Although one of the most recognizable voices in music is Loleatta Holloway, many people are unaware of the two legendary soul albums she recorded for Michael Thevis Aware Records in the seventies. These were Loleatta in 1973 and Cry To Me in 1975. Instead, many people are more familiar with the music she recorded when transformed into a disco diva, releasing classic tracks like Runaway, Dreamin’ and Hit and Run. However, back in the early seventies, when Michael Thevis first spotted Loleatta on tour, all this was still to come.

Loleatta Holloway was born in Chicago in 1946, and like many future successful soul singers, including Minnie Ripperton, her talent was noticeable from an early age. Like many other soul singers, her first involvement in music was singing gospel music. She followed in the footsteps of artists like Sam Cooke, Aretha Franklin and O.V. Wright, becoming a member of her mother’s gospel group The Holloway Community Gospel Singers. During her time singing gospel music, Loleatta met a young Aretha Franklin who later, would influence her vocal style and phrasing. It was during her gospel career, that Loleatta first entered a recording studio, recording albums for the Gospel and Heb label. One of her recordings that gained praise and became popular was Help Is On the Way. 

After her early success as a gospel singer, Loleatta formed her own musical company Loleatta Holloway and Her Review, with which she toured for a few years. The next stage in her career was acting, when she took a part in the play Don’t Bother Me I Can’t Cope. It was during this time, that her future husband and manager Floyd Smith arranged for Loleatta to record her first secular tracks.
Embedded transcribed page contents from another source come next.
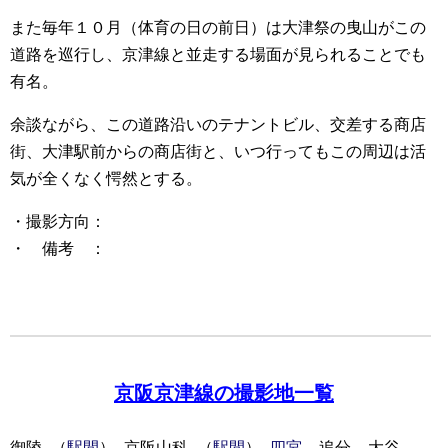
また毎年１０月（体育の日の前日）は大津祭の曳山がこの
道路を巡行し、京津線と並走する場面が見られることでも
有名。
余談ながら、この道路沿いのテナントビル、交差する商店
街、大津駅前からの商店街と、いつ行ってもこの周辺は活
気が全くなく愕然とする。
・撮影方向：
・ 備考 ：
京阪京津線の撮影地一覧
御陵 -（
駅間
）- 京阪山科 -（
駅間
）-
四宮
– 追分 – 大谷 -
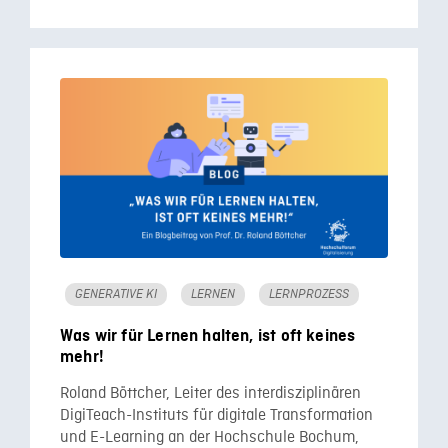
GENERATIVE KI
LERNEN
LERNPROZESS
Was wir für Lernen halten, ist oft keines
mehr!
Roland Böttcher, Leiter des interdisziplinären
DigiTeach-Instituts für digitale Transformation
und E-Learning an der Hochschule Bochum,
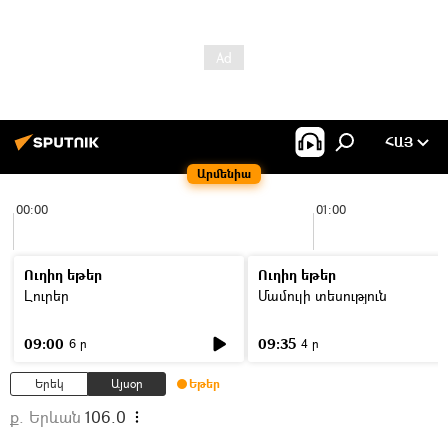
ՀԱՅ
Արմենիա
00:00
01:00
Ուղիղ եթեր
Ուղիղ եթեր
Լուրեր
Մամուլի տեսություն
09:00
09:35
6 ր
4 ր
Երեկ
Այսօր
Եթեր
ք. Երևան
106.0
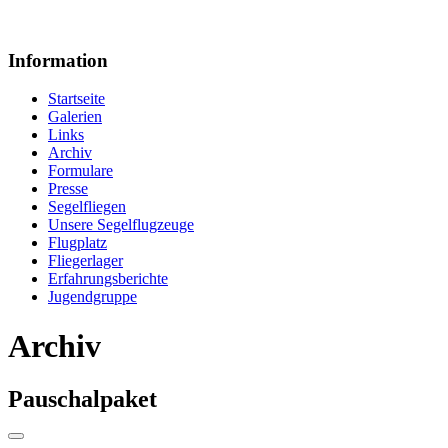
Information
Startseite
Galerien
Links
Archiv
Formulare
Presse
Segelfliegen
Unsere Segelflugzeuge
Flugplatz
Fliegerlager
Erfahrungsberichte
Jugendgruppe
Archiv
Pauschalpaket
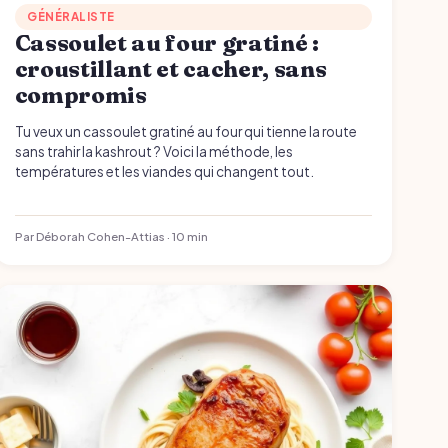
GÉNÉRALISTE
Cassoulet au four gratiné :
croustillant et cacher, sans
compromis
Tu veux un cassoulet gratiné au four qui tienne la route
sans trahir la kashrout ? Voici la méthode, les
températures et les viandes qui changent tout.
Par Déborah Cohen-Attias · 10 min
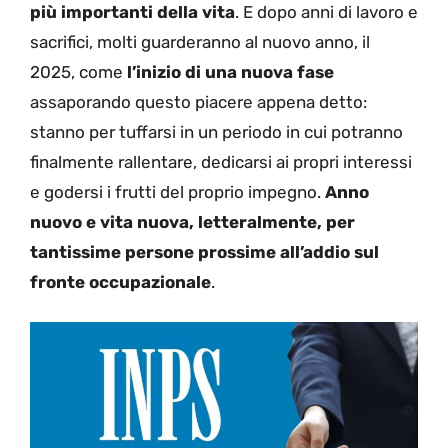
più importanti della vita
. E dopo anni di lavoro e
sacrifici, molti guarderanno al nuovo anno, il
2025, come
l’inizio di una nuova fase
assaporando questo piacere appena detto:
stanno per tuffarsi in un periodo in cui potranno
finalmente rallentare, dedicarsi ai propri interessi
e godersi i frutti del proprio impegno.
Anno
nuovo e vita nuova, letteralmente, per
tantissime persone prossime all’addio sul
fronte occupazionale
.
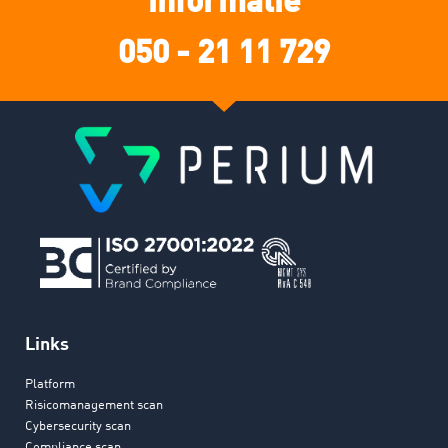
050 - 21 11 729
Links
Platform
Risicomanagement scan
Cybersecurity scan
Compliance scan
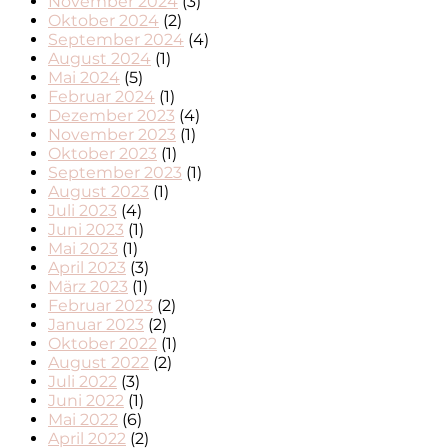
November 2024
(3)
Oktober 2024
(2)
September 2024
(4)
August 2024
(1)
Mai 2024
(5)
Februar 2024
(1)
Dezember 2023
(4)
November 2023
(1)
Oktober 2023
(1)
September 2023
(1)
August 2023
(1)
Juli 2023
(4)
Juni 2023
(1)
Mai 2023
(1)
April 2023
(3)
März 2023
(1)
Februar 2023
(2)
Januar 2023
(2)
Oktober 2022
(1)
August 2022
(2)
Juli 2022
(3)
Juni 2022
(1)
Mai 2022
(6)
April 2022
(2)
This was a cover of a Gene Chandler song Rainbow 71. The track was released on the Apache label, who leased the record from the couple. Later, it was released by Galaxy, who were able to distribute the single nationwide. Her next single was Bring It On Up, originally the b-side to Sentimental Reasons. It was around this time that Michael Thevis became aware of Loleatta Holloway, who he signed for his new Atlanta based Aware label.

Once Loleatta had signed to Aware, Michael Thevis wasted no time recording her first single for the new label. This was Mother of Shame, which reached number forty-three in the US R&B Charts. The success of the single prompted the recording of Loleatta’s debut secular album Loleatta, released in 1973 and produced by Floyd Smith. On the album were a number of cover versions including the excellent Sam Dees track So Can I, Tyrone Davis’ classic song Can I Change My Mind and Syl Johnson’s We Did It. However of the ten tracks on the album, Part Time Love, Full Time Full was by far the best. Floyd Smith’s cheating tale is brought to life by Loleatta, when she gives an emotive and impassioned performance. Sadly, neither the album nor he single Help Me My Lord were a huge commercial success. 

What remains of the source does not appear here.